Apart from this legal principle, another approach is possible here. In each instance the contract, like the application form and the note, misrepresented the cost of the home improvements. Not more than a part of each loan was intended for the declared purpose, and the rest was for purposes not allowable under the FHA regulations. By exposing the fraudulent nature of the contracts, the fraudulency of the notes and applications was also demonstrated. Moreover, it cannot be said that there was a variance between the offense charged and the offense proved; at most the offense charged was proved in part by documents not mentioned in the indictments. Nor can it be said that, in any meaningful sense, Oberman was prejudicially misled, surprised or injured thereby. See Rule 52 (a), Fed. R. Crim. P. ; Haakinson v. United States, 238 F.2d 775, 781 (8th Cir. 1956); Brilliant v. United States, 297 F.2d 385, 390 (8th Cir.), cert. denied, 369 U.S. 871, 82 S. Ct. 1140, 8 L. Ed. 2d 275 (1962).

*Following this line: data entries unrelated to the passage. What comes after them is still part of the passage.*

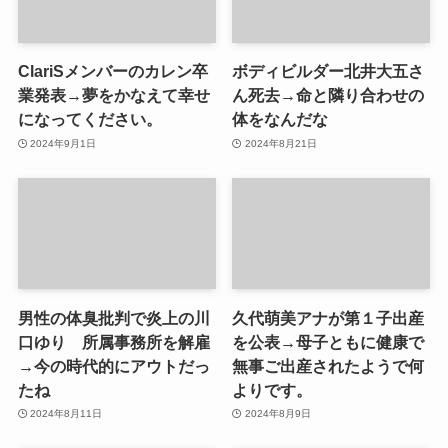
ClariSメンバーのカレン卒
ボディビルダー北井大五さ
業発表→夢をかなえて幸せ
ん死去→命と隣り合わせの
になってください。
体をなんだな
2024年9月1日
2024年8月21日
男性の体臭批判で炎上の川
久代萌美アナが第１子出産
口ゆり 所属事務所を解雇
を公表→母子ともに健康で
→今の時代的にアウトだっ
無事ご出産されたようで何
たね
よりです。
2024年8月11日
2024年8月9日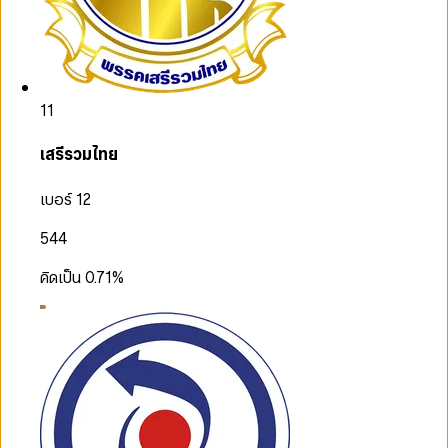
11
เสรีรวมไทย
เบอร์ 12
544
คิดเป็น
0.71
%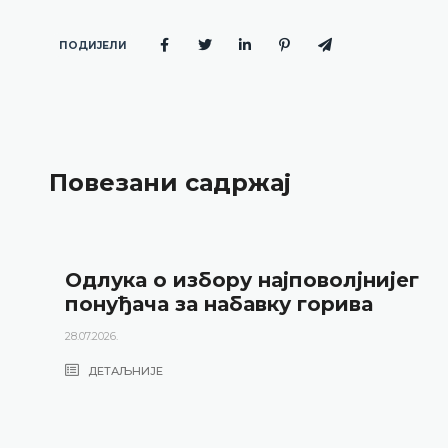
ПОДИЈЕЛИ
Повезани садржај
Одлука о избору најповолјнијег
понуђача за набавку горива
28.07.2026.
ДЕТАЉНИЈЕ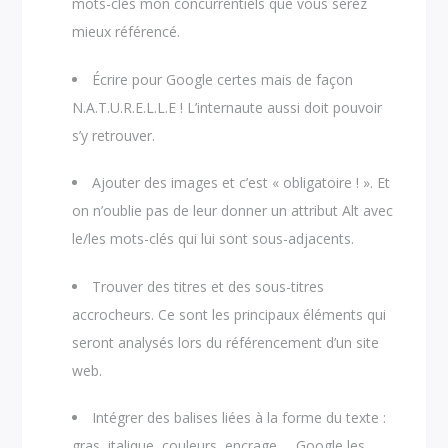
mots-clés mon concurrentiels que vous serez
mieux référencé.
Écrire pour Google certes mais de façon
N.A.T.U.R.E.L.L.E ! L’internaute aussi doit pouvoir
s’y retrouver.
Ajouter des images et c’est « obligatoire ! ». Et
on n’oublie pas de leur donner un attribut Alt avec
le/les mots-clés qui lui sont sous-adjacents.
Trouver des titres et des sous-titres
accrocheurs. Ce sont les principaux éléments qui
seront analysés lors du référencement d’un site
web.
Intégrer des balises liées à la forme du texte :
gras, italique, couleurs, encrage … Google les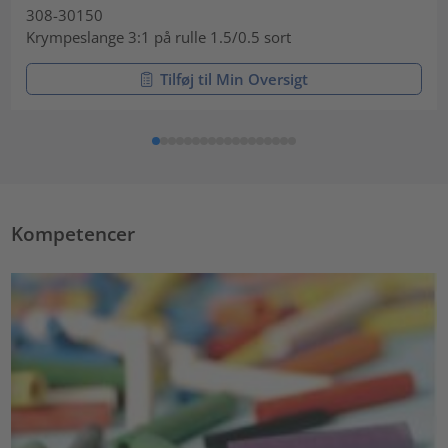
308-30150
Krympeslange 3:1 på rulle 1.5/0.5 sort
Tilføj til Min Oversigt
Kompetencer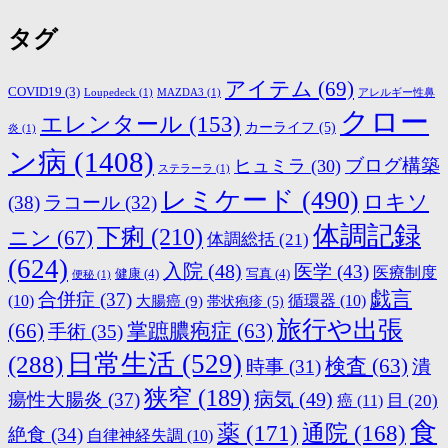
タグ
アイテム
(69)
COVID19
(3)
Loupedeck
(1)
MAZDA3
(1)
アレルギー性鼻
クロー
エレンタール
(153)
カーライフ
(5)
炎
(1)
ン病
(1408)
ブログ構築
ヒュミラ
(30)
ステラーラ
(1)
レミケード
(490)
ロキソ
(38)
ラコール
(32)
体調記録
下痢
(210)
ニン
(67)
体調総括
(21)
(624)
入院
(48)
医学
(43)
医療制度
健康
(4)
写真
(4)
便秘
(1)
戯言
合併症
(37)
(10)
大腸癌
(9)
循環器
(10)
帯状疱疹
(5)
旅行や出張
(66)
掌蹠膿疱症
(63)
手術
(35)
日常生活
(529)
(288)
検査
(63)
時事
(31)
潰
狭窄
(189)
病気
(49)
瘍性大腸炎
(37)
目
(20)
癌
(11)
食
薬
(171)
通院
(168)
絶食
(34)
自律神経失調
(10)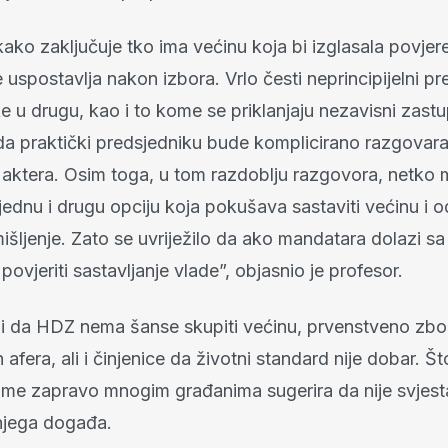
kako zaključuje tko ima većinu koja bi izglasala povjer
e uspostavlja nakon izbora. Vrlo česti neprincipijelni pre
e u drugu, kao i to kome se priklanjaju nezavisni zastu
da praktički predsjedniku bude komplicirano razgovarat
aktera. Osim toga, u tom razdoblju razgovora, netko
 jednu i drugu opciju koja pokušava sastaviti većinu i odl
mišljenje. Zato se uvriježilo da ako mandatara dolazi sa
povjeriti sastavljanje vlade”, objasnio je profesor.
i da HDZ nema šanse skupiti većinu, prvenstveno zbo
h afera, ali i činjenice da životni standard nije dobar. Št
time zapravo mnogim građanima sugerira da nije svjes
njega događa.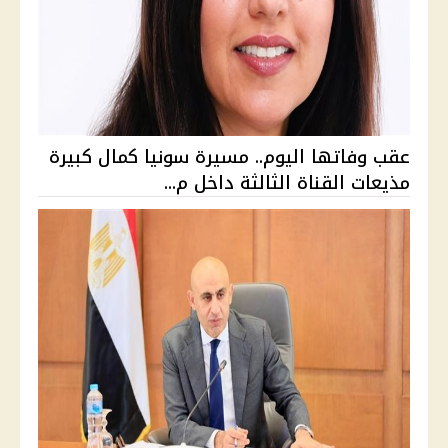
عقب وفاتها اليوم.. مسيرة سونيا كمال كبيرة
مذيعات القناة الثالثة داخل م...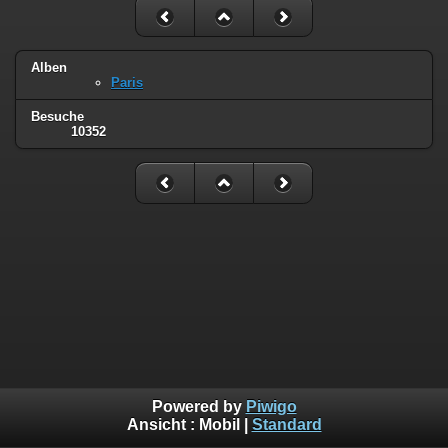
Alben
Paris
Besuche
10352
Powered by
Piwigo
Ansicht :
Mobil
|
Standard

The verdict is well supported; indeed, upon the uncontested facts, the conclusion of the Judge, who sat without a jury, seems inescapable. The judgment of the District Court will be
"§ 1010. Federal Housing Administration transactions
"Whoever, for the purpose of obtaining any loan or advance of credit from any person, partnership, association, or corporation with the intent that such loan or advance of credit shall be offered to or accepted by the Federal Housing Administration for insurance, or for the purpose of obtaining any extension or renewal of any loan, advance of credit, or mortgage insured by such Administration, or the acceptance, release, or substitution of any security on such a loan, advance or credit, or for the purpose of influencing in any way the action of such Administration, makes, passes, utters, or publishes any statement, knowing the same to be false, or alters, forges, or counterfeits any instrument, paper, or document, or utters, publishes, or passes as true any instrument, paper, or document, knowing it to have been altered, forged, or counterfeited, or willfully overvalues any security, asset, or income, shall be fined not more than $5,000 or imprisoned not more than two years, or both."